Last week, the government and the Life Insurance Company (LIC) requested a preliminary offer for the sale of the 60.72 percent government stake in IDBI Bank. Expression of Interest (EoI) must be submitted no later than December 16 (EoI).
Qualified bidders will be given access to the data room once the EOIs are received, interested companies undergo RBI’s ‘Fit and Proper’ assessment and receive security clearance from the Ministry of Home Affairs (MHA). Bidders may submit a financial bid only after due diligence.
The time required to complete the due diligence process and receive financial offers is usually six months. According to the authorities, financial proposals must be submitted to IDBI Bank by March.
A lot of questions are expected to arise during the due diligence process as this would be the first strategic sale case in a bank.
According to officials, the strategic sale of IDBI Bank is likely to be completed by September.
Bids can be submitted by private banks, foreign banks, non-banking finance companies registered with the Reserve Bank of India (RBI), Alternative Investment Funds (AIFs) registered with Sebi, and funds or investment vehicles established outside India.

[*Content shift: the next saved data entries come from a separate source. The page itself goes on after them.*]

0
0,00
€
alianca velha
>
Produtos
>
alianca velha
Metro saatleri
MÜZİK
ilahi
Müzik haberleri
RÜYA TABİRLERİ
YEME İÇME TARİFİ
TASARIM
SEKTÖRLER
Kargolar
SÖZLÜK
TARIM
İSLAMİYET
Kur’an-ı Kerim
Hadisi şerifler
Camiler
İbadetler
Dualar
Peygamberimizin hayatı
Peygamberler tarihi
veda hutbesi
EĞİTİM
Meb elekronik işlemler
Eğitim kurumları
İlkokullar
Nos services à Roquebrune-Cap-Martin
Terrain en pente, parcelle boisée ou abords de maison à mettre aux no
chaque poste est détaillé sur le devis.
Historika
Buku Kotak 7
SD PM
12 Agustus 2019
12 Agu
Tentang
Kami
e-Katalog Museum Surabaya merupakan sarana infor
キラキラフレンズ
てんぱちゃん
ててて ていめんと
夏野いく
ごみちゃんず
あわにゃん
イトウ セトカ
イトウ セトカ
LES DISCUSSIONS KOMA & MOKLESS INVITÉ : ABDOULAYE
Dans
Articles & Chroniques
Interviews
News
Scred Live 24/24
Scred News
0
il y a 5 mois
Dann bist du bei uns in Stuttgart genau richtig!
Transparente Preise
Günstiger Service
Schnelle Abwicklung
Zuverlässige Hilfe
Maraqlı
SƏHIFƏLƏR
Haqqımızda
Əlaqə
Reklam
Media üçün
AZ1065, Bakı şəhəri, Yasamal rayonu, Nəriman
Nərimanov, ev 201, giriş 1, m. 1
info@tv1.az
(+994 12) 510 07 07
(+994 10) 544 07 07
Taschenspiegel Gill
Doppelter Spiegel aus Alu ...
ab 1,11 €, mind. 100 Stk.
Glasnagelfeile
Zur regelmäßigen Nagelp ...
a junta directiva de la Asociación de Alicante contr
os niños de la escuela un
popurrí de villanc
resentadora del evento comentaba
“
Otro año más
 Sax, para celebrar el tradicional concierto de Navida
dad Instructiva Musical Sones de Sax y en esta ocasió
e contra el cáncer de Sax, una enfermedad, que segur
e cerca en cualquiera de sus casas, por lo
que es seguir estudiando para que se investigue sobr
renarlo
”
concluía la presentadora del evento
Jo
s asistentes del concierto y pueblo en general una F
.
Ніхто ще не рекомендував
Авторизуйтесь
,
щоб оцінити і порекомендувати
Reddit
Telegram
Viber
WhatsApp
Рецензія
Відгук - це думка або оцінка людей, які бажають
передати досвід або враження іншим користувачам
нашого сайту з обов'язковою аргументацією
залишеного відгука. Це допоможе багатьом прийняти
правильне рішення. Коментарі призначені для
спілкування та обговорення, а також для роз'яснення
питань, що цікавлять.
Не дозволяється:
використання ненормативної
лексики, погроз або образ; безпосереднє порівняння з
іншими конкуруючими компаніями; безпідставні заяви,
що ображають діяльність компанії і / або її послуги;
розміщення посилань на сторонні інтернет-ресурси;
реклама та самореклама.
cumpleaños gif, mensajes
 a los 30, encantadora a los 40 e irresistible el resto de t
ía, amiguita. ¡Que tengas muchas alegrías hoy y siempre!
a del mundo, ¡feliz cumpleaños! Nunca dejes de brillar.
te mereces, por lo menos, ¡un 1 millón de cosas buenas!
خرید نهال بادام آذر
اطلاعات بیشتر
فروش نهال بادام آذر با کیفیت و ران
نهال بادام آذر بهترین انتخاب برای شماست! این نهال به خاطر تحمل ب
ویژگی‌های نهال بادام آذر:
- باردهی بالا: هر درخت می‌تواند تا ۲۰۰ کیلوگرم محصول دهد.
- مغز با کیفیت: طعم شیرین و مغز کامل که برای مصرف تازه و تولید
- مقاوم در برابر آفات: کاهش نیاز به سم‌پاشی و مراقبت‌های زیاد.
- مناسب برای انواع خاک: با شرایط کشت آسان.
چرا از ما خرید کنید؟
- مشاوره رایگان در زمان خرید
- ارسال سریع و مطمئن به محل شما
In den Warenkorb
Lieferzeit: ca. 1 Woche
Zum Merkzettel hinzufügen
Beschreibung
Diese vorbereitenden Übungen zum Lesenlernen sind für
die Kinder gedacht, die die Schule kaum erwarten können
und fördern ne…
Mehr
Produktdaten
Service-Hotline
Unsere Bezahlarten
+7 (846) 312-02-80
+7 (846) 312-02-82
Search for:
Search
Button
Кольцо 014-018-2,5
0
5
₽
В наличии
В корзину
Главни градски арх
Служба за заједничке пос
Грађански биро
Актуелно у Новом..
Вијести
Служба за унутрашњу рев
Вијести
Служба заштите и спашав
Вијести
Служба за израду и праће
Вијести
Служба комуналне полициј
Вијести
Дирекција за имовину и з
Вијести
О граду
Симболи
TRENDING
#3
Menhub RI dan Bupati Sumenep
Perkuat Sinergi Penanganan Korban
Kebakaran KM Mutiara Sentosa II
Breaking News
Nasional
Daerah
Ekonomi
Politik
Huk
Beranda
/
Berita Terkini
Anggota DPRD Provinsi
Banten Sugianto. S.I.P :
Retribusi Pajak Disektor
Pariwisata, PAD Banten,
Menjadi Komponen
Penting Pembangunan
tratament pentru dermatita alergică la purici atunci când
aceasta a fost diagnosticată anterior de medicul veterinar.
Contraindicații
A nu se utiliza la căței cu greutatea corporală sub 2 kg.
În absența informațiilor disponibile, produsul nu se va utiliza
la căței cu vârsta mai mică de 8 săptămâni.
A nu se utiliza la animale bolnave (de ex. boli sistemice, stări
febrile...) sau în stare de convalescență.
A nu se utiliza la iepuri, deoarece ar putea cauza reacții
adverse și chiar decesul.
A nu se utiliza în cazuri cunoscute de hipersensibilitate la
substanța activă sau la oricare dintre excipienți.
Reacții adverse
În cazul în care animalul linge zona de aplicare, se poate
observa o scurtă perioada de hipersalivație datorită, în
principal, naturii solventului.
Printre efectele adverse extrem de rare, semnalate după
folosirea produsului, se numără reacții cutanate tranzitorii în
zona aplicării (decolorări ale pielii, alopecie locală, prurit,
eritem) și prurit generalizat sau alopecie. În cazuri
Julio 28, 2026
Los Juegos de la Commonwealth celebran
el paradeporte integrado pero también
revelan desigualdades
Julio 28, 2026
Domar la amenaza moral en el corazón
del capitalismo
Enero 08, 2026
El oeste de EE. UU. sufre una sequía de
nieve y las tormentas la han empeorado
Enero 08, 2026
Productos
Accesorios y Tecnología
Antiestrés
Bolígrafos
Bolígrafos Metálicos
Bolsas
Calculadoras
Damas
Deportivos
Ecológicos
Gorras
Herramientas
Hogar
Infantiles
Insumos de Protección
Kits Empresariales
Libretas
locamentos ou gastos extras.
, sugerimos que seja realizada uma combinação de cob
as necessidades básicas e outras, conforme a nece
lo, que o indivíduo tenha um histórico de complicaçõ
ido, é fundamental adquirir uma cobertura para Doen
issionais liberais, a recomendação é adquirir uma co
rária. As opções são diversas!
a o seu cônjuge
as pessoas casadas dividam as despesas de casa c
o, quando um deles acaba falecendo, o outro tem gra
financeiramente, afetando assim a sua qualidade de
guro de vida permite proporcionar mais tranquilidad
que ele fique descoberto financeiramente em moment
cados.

Bidders still have a minimum net worth requirement of 22,500 million and must disclose net profit figures for three of the previous five years. In addition, 40% of the equity must be committed for 5 years.
The government currently holds a 45.48 percent stake in IDBI Bank, while LIC currently holds a 49.24 percent stake. The last 5.2% of the shares are held by public shareholders.
After the completion of the strategic sale, the joint ownership of the government and LIC in IDBI Bank would decrease from 94.72 percent to 34 percent.
Along with transfer of management control, the government will sell 30.48 per cent stake and LIC will sell 30.24 per cent, taking the total stake to 60.72 per cent.
The government and LIC will vote in favor of the merger or amalgamation if the bidder wants to merge IDBI Bank with itself at the board or shareholder meetings.
The Economic Cabinet Committee gave its in-principle approval for the strategic divestment and transfer of management control in May 2021, after the Economic Cabinet Committee first announced the privatization of IDBI Bank in the 2021-2022 EU budget.
With effect from 21 January 2019, the RBI classified IDBI Bank as a private sector bank as LIC acquired 51% of the bank’s total paid-up equity.
On the BSE, shares of IDBI Bank closed at Rs. 46.55 per, up 9.02% from the previous close. At current market prices, the sale of the 60.72 percent share will bring about 30,000 billion to the state coffers.